I woke up early – at least earlier than usual today. But Josh was already out for a ride. It was somewhat cloudy.
Pitigliano |
When he returned, we decided we’d go on an outing today to visit several medieval and Etruscan towns. We drove first to Pitiglinao -- where we had been with the kids in the fall when my parents were visiting. Today, we didn’t go into the town’s center. Instead, we just admired the view from outside its walls, and used the backdrop as a photo op.
Then, we drove onward to Sorano where we took a guided tour of the castle and fortress that once belonged to the powerful Orsini-Aldobrandeschi families.
Sorano |
The Rocca Degli Orsini is one of the most interesting places to visit in Sorano. The castle was originally built in the 14th century but was completely renovated later on by Niccolo IV Orsini. The castle has two large angular bastions which are connected to the main gate with a line of walls. The two bastions are known as Saint Peter's Bastion and Saint Mark's Bastions. The main gate itself is quite impressive, decorated with a coat of arms and there is a Square tower close by. Inside the walls are the remains of the complex of the castle. Many parts of the castle have now been destroyed like the draw bridge and a round tower. A series of frescoes have recently been found at the site which is believed to be from the Sienese School.
Sorano |
Our final stop was the lovely town of Sovana. The entire historical center looked as if it had been recently renovated. Nothing looked centuries old. We visited the church which dates back to the 11th century. Sovana is most well-know for it’s necropolis, located outside of the town’s historical center. Unfortunately, we were out of time so we didn’t get to visit it.
Meltdown on the lovely streets of Sovana |
On the way home, we stopped at the market to pick up a few things for the kids for dinner. Selvaggia was coming over to babysit and Josh and I were going out for dinner.

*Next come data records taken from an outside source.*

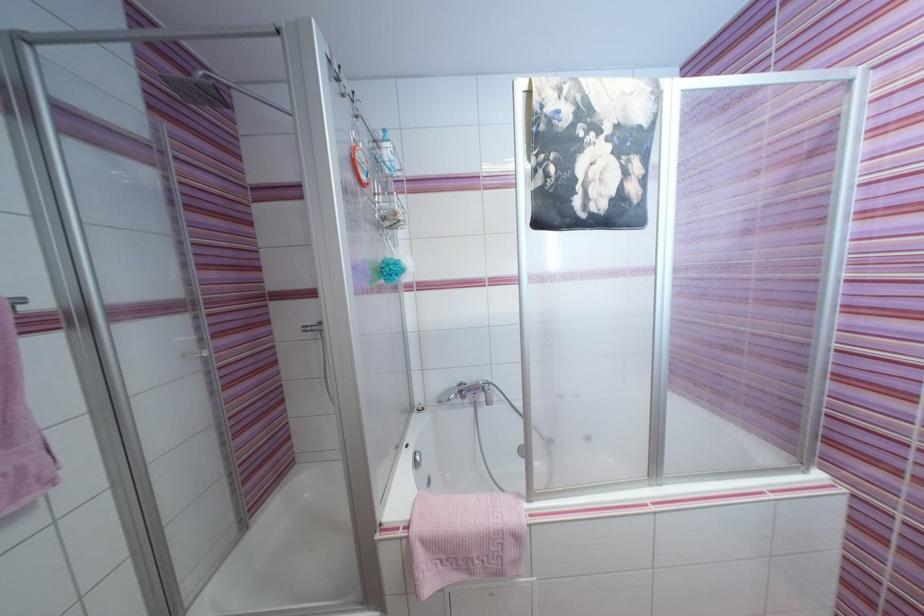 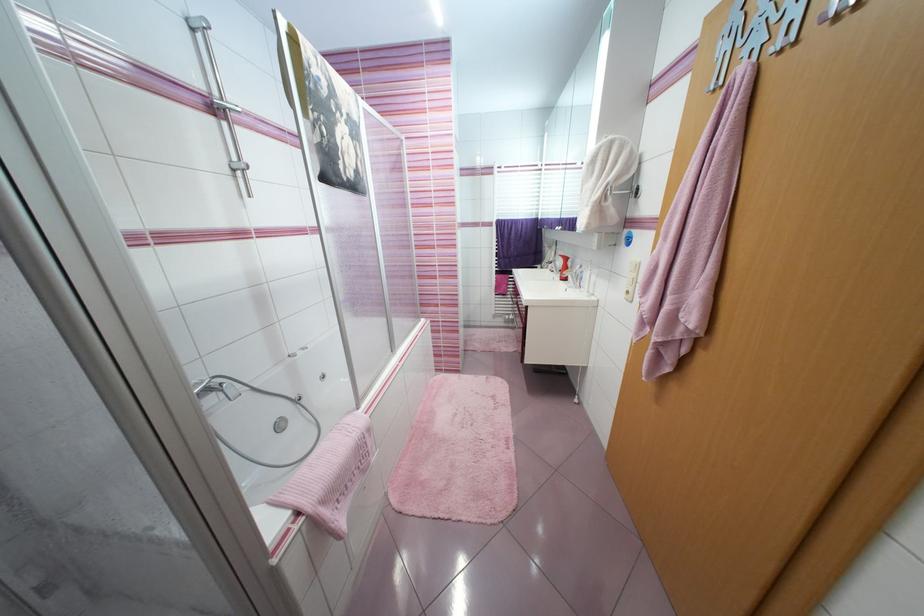 Question: Based on the continuous images, in which direction is the camera rotating? Reply with the corresponding letter.

Choices:
 (A) Left
 (B) Right
 (C) Up
 (D) Down

Answer: (B) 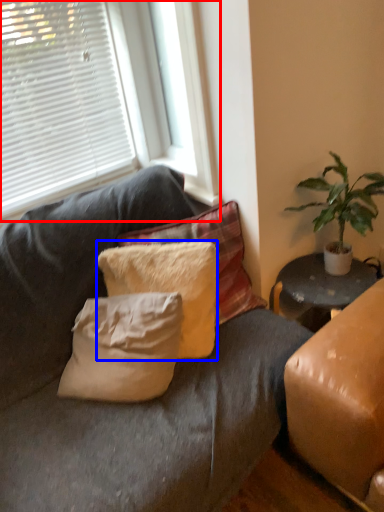 Question: Which object appears farthest to the camera in this image, window (highlighted by a red box) or pillow (highlighted by a blue box)?

Choices:
 (A) window
 (B) pillow

Answer: (B) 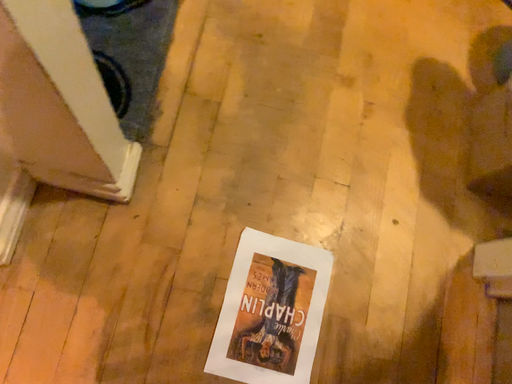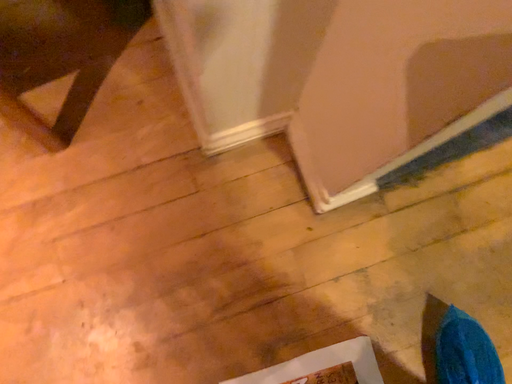 Question: Which way did the camera rotate in the video?

Choices:
 (A) rotated upward
 (B) rotated downward

Answer: (A) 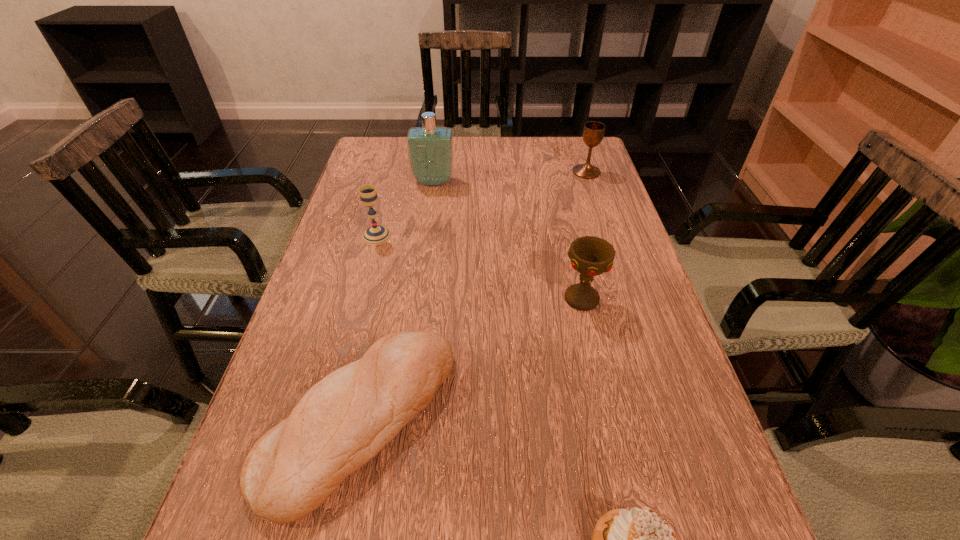 The image size is (960, 540). Find the location of `the tallest object`. the tallest object is located at coordinates (430, 149).

Identify the location of the rightmost object. (593, 132).

Identify the location of the farthest chalice. The width and height of the screenshot is (960, 540). (593, 132).

Identify the location of the third nearest object. click(591, 256).

I want to click on the second chalice from left to right, so click(x=591, y=256).

You are a GUI agent. You are given a task and a screenshot of the screen. Output one action in this format:
    pyautogui.click(x=<x>, y=<y>)
    Task: Click on the second farthest chalice
    This screenshot has height=540, width=960.
    Given the screenshot: What is the action you would take?
    pyautogui.click(x=376, y=234)

Find the location of a particular element. the third farthest object is located at coordinates (376, 234).

The image size is (960, 540). I want to click on bread, so click(x=342, y=422).

Find the location of a particular element. vacant space situated on the front label of the perfume is located at coordinates (423, 259).

Find the location of a particular element. The width and height of the screenshot is (960, 540). free space located on the front of the rightmost chalice is located at coordinates (610, 242). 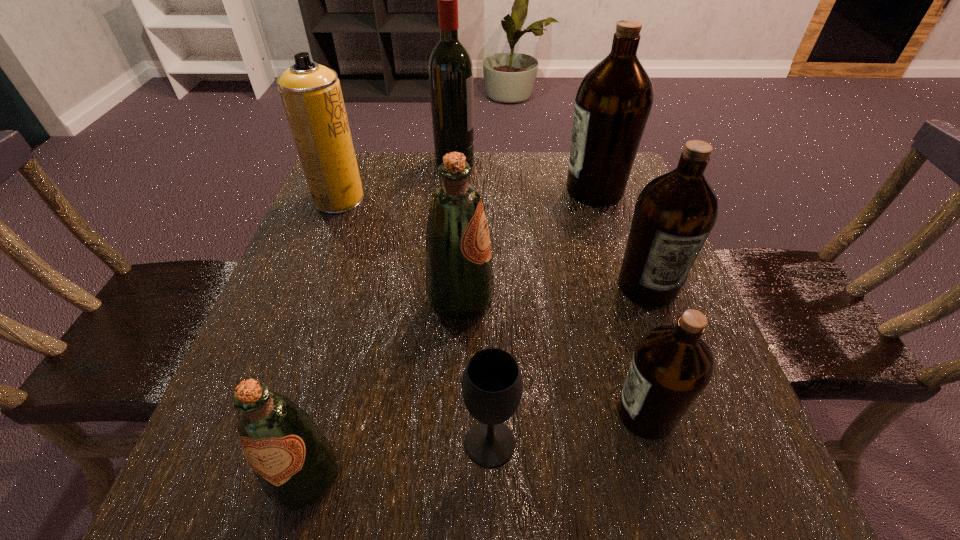 The width and height of the screenshot is (960, 540). Identify the location of vacant space located 0.350m on the label of the smallest brown olive oil. (383, 414).

This screenshot has width=960, height=540. I want to click on vacant point located 0.260m on the left of the shortest object, so click(284, 443).

Locate an element on the screen. The image size is (960, 540). wine bottle that is at the far edge is located at coordinates (450, 66).

Locate an element on the screen. Image resolution: width=960 pixels, height=540 pixels. olive oil that is at the far edge is located at coordinates pyautogui.click(x=613, y=102).

The width and height of the screenshot is (960, 540). What are the coordinates of `aerosol can that is at the far edge` in the screenshot? It's located at (311, 94).

Locate an element on the screen. olive oil that is at the near edge is located at coordinates (294, 462).

This screenshot has width=960, height=540. I want to click on wineglass present at the near edge, so click(x=492, y=385).

I want to click on aerosol can located in the left edge section of the desktop, so click(311, 94).

I want to click on olive oil that is at the left edge, so click(x=294, y=462).

Where is `object at the far left corner`? The width and height of the screenshot is (960, 540). object at the far left corner is located at coordinates (311, 94). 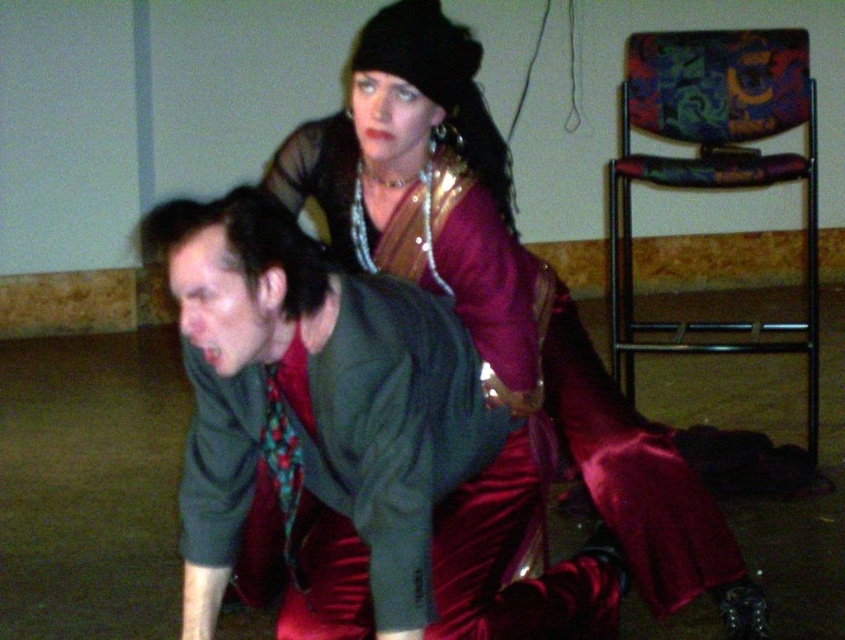 Question: Which of the following is the closest to the observer?

Choices:
 (A) satin burgundy dress at upper center
 (B) green matte shirt at center

Answer: (B)

Question: Can you confirm if satin burgundy dress at upper center is smaller than green matte shirt at center?

Choices:
 (A) no
 (B) yes

Answer: (A)

Question: Considering the relative positions of satin burgundy dress at upper center and green matte shirt at center in the image provided, where is satin burgundy dress at upper center located with respect to green matte shirt at center?

Choices:
 (A) right
 (B) left

Answer: (A)

Question: In this image, where is satin burgundy dress at upper center located relative to green matte shirt at center?

Choices:
 (A) left
 (B) right

Answer: (B)

Question: Among these objects, which one is nearest to the camera?

Choices:
 (A) green matte shirt at center
 (B) satin burgundy dress at upper center

Answer: (A) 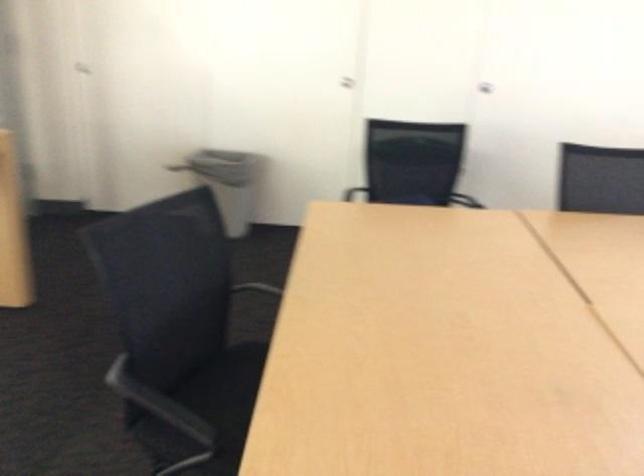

This evening, Josh and I drove to Porto Ercole, where we had booked into Nobile Santi. We had had dinner here five years ago when Josh and I celebrated our anniversary at Il Pelicano, the exquisite hotel just around the corner. We remembered how good the fish dishes had been. Tonight, we ordered a tasting menu. For 40euros each we had a whole range of warm and cold appetizers, two pasta dishes, a fish for the main course, salad, desert, wine and water. It was quite a big meal and some dishes were delicious although others were just average. Had the place gone downhill since our last visit? Or, is it a mistake to order the tasting menu?
After dinner, to help with digestion, we took a stroll along the marina. Due to his early morning ride, Josh was struggling to stay awake. Still, it was a wonderful evening – I love Porto Ercole.